- **Task requirements**
When the word "Comment" appears in a line of the data below, list that line.
┌────────
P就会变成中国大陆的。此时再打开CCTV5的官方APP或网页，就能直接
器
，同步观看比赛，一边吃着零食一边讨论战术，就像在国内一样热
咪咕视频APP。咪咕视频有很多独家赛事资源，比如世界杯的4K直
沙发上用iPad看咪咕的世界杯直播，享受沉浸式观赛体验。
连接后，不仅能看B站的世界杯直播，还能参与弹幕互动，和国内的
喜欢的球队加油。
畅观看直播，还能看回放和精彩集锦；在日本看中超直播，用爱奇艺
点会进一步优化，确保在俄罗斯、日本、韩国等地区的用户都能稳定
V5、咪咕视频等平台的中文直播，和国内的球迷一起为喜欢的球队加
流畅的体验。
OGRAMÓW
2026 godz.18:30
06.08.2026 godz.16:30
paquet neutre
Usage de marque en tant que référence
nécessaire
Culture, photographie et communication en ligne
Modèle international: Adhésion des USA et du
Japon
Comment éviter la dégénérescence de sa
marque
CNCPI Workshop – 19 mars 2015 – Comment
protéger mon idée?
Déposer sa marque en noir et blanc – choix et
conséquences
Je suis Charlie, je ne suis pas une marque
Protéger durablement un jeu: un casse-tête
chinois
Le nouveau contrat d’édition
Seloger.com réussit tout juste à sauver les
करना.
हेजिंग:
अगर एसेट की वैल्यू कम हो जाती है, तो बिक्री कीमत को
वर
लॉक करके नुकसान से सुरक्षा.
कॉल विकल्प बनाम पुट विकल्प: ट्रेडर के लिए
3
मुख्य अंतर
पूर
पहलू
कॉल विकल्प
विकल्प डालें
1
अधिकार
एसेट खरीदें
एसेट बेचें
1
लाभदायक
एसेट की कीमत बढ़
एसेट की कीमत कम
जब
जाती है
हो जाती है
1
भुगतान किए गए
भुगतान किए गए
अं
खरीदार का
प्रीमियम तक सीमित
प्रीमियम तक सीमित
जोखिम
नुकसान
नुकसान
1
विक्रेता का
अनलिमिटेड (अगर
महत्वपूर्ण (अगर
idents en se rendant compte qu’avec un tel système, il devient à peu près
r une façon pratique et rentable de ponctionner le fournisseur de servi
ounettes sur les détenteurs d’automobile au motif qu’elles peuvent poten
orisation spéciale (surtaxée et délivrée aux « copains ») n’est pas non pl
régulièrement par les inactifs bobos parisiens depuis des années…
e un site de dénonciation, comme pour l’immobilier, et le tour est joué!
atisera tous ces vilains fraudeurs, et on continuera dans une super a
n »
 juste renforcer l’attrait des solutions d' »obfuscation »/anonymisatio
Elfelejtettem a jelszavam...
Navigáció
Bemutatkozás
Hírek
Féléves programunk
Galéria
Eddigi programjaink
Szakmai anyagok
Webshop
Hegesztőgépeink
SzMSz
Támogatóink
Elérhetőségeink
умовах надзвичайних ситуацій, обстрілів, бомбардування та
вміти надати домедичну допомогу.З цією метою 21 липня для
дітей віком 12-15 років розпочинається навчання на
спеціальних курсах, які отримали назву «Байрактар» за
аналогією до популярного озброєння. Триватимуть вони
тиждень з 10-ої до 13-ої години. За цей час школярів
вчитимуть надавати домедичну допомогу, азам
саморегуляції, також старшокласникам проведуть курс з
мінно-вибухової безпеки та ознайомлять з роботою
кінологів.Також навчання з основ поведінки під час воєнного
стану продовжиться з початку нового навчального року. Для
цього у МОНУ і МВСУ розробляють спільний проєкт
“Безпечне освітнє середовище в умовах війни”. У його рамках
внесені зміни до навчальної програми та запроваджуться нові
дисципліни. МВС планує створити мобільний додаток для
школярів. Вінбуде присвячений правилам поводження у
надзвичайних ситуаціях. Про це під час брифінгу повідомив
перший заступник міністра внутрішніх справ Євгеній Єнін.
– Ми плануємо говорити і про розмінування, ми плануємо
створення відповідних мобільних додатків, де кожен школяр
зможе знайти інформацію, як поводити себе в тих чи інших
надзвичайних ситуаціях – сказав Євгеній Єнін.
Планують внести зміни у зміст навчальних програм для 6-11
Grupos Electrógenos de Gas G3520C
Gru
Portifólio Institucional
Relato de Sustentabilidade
└────────
┌────────
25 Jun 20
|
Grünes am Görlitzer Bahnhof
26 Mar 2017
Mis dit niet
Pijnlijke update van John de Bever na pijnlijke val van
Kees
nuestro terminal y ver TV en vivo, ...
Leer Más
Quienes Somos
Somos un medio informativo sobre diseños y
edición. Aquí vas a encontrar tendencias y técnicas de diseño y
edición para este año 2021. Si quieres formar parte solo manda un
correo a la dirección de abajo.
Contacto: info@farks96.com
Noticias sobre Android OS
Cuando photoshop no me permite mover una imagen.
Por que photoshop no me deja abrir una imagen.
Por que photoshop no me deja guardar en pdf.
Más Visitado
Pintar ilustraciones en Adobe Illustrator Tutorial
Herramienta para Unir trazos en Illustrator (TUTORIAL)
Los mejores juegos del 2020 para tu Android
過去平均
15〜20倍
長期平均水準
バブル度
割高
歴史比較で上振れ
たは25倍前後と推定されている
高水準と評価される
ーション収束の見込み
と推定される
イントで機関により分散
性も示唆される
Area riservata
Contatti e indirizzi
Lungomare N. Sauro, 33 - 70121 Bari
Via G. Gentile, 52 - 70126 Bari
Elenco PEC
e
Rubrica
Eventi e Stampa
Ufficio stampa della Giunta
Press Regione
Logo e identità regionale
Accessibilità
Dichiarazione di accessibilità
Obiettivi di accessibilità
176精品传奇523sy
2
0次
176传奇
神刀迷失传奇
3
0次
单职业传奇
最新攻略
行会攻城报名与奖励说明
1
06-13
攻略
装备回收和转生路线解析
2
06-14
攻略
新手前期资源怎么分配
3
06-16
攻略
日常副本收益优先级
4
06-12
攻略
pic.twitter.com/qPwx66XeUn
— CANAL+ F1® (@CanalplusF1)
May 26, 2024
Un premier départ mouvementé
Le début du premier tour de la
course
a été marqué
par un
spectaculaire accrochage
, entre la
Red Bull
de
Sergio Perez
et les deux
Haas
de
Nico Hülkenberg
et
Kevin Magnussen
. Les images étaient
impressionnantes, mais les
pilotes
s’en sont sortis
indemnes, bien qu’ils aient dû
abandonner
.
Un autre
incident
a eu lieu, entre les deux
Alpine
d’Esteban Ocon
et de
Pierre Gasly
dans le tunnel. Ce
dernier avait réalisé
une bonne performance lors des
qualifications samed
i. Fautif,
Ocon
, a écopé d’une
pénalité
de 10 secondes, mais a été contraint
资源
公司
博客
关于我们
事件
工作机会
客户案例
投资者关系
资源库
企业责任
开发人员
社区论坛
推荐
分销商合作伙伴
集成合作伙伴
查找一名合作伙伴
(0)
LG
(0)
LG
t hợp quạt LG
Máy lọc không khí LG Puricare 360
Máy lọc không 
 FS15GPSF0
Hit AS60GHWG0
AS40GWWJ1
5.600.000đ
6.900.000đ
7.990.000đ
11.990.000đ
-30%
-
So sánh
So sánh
└────────
- **Solution to this exercise**
Comment éviter la dégénérescence de sa
CNCPI Workshop – 19 mars 2015 – Comment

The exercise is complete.